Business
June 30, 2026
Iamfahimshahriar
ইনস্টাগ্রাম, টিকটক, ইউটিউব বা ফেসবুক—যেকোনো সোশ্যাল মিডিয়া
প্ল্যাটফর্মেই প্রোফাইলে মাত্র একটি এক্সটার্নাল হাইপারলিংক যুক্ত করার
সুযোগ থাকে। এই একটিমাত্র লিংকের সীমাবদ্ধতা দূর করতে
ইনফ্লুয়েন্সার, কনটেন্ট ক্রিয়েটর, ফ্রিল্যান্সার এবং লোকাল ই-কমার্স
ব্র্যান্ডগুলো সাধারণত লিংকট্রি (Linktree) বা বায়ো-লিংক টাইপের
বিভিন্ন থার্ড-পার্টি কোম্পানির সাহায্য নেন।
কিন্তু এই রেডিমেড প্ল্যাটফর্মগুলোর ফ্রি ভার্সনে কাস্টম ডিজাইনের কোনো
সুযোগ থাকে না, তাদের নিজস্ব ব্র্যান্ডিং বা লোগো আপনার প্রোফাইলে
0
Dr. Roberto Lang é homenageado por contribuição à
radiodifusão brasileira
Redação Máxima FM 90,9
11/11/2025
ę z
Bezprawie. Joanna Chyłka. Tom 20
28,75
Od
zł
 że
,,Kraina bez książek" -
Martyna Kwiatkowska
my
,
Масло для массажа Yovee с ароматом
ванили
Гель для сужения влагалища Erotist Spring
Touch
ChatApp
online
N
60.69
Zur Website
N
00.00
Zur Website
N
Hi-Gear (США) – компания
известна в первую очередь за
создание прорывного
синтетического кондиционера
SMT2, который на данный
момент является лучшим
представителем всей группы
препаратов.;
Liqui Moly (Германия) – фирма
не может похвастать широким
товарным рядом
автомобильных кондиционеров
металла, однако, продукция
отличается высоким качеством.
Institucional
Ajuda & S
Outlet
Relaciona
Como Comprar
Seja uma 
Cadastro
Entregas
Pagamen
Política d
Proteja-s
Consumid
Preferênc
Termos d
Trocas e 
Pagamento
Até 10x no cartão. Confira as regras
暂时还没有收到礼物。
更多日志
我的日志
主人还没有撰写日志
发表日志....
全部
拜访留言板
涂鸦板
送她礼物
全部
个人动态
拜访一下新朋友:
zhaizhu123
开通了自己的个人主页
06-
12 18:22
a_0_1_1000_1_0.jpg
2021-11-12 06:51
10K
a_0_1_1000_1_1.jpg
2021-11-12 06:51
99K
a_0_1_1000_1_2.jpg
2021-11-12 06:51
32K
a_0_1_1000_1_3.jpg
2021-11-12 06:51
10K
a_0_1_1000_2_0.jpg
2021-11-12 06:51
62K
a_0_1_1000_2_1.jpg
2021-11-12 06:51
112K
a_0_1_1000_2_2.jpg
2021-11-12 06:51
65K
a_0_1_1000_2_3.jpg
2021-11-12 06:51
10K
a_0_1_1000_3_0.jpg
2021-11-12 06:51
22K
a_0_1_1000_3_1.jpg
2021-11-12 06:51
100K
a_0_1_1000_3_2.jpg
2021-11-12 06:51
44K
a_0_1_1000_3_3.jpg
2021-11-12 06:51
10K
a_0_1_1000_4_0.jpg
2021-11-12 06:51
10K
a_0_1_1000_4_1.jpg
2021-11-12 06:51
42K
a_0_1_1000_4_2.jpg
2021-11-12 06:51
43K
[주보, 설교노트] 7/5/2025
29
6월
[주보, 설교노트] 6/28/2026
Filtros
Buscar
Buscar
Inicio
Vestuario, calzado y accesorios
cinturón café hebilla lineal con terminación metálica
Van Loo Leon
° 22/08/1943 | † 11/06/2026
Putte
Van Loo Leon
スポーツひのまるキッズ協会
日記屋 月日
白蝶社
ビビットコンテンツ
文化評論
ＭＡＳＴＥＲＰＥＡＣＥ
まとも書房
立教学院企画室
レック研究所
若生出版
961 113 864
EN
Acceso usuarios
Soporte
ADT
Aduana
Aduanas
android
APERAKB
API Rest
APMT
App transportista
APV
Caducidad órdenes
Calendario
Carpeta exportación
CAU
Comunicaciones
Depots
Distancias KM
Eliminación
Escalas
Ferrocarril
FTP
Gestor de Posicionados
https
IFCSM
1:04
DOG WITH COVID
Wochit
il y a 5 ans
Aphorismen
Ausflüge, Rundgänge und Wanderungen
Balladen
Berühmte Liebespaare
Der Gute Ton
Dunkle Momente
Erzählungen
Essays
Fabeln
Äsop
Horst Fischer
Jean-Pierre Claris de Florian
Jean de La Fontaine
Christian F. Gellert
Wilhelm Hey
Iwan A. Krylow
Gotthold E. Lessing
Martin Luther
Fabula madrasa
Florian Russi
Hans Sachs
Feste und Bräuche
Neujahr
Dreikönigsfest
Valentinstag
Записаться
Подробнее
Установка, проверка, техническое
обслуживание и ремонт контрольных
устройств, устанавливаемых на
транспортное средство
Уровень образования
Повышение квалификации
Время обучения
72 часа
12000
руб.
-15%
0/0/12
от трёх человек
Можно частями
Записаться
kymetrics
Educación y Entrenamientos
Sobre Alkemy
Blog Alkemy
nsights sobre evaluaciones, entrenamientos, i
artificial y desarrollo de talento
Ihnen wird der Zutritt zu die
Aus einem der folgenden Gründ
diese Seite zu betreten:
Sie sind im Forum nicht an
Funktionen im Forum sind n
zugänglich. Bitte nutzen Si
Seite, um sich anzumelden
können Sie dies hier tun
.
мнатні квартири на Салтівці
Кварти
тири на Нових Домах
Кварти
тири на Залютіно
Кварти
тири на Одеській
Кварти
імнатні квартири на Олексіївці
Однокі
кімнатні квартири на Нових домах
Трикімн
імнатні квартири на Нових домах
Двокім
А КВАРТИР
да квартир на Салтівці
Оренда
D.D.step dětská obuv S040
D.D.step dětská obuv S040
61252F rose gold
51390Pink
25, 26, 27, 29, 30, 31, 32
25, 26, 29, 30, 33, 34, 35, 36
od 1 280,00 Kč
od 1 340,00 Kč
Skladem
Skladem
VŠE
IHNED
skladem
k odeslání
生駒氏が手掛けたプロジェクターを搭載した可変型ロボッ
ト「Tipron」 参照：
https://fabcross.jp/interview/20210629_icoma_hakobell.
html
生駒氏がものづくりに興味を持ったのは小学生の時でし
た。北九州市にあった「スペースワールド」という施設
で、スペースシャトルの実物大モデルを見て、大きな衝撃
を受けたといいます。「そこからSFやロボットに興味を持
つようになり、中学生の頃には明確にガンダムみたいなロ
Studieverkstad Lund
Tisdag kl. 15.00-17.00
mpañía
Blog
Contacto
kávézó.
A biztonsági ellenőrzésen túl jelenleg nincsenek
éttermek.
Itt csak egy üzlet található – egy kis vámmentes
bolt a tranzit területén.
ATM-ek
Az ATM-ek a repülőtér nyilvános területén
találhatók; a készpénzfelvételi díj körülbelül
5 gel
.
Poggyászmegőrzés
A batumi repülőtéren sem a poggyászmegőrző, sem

--------------------------------

* **EXERCISE INSTRUCTIONS**:
Only a number is wanted: how many lines of the material include the word "Seite".

* **YOUR RESPONSE**:
2